### What this task involves
A single number is the answer here: how many lines of the entries contain "oceane"?

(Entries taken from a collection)
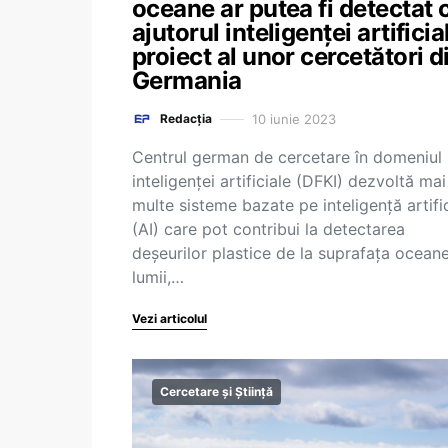
oceane ar putea fi detectat 
ajutorul inteligenței artificia
proiect al unor cercetători d
Germania
10 iunie 2023
Redacția
Centrul german de cercetare în domeniul
inteligenţei artificiale (DFKI) dezvoltă mai
multe sisteme bazate pe inteligenţă artifi
(AI) care pot contribui la detectarea
deşeurilor plastice de la suprafaţa oceane
lumii,…
Vezi articolul
Cercetare și Știință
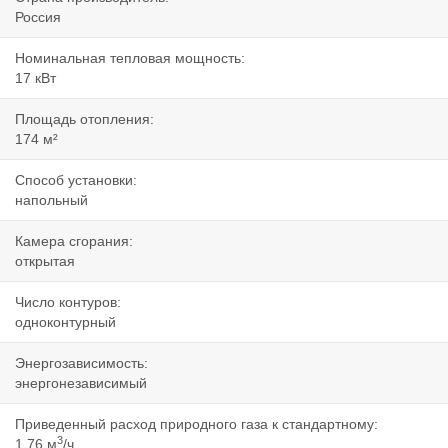
Россия
Номинальная тепловая мощность:
17 кВт
Площадь отопления:
174 м²
Способ установки:
напольный
Камера сгорания:
открытая
Число контуров:
одноконтурный
Энергозависимость:
энергонезависимый
Приведенный расход природного газа к стандартному:
3
1.76 м
/ч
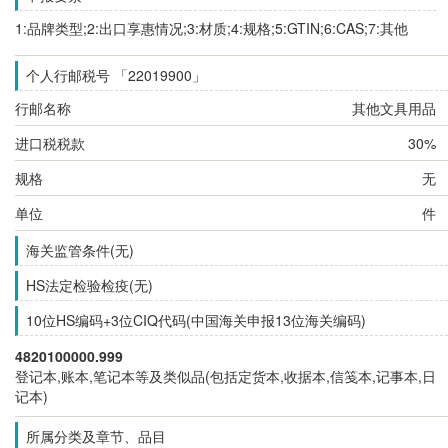
1:品牌类型;2:出口享惠情况;3:材质;4:规格;5:GTIN;6:CAS;7:其他
个人行邮税号 「22019900」
行邮名称
其他文具用品
进口税税款
30%
规格
无
单位
件
海关监管条件(无)
HS法定检验检疫(无)
10位HS编码+3位CIQ代码(中国海关申报13位海关编码)
4820100000.999
登记本,账本,笔记本等及类似品(包括定货本,收据本,信笺本,记事本,日
记本)
所属分类及章节、品目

### Exercise output
2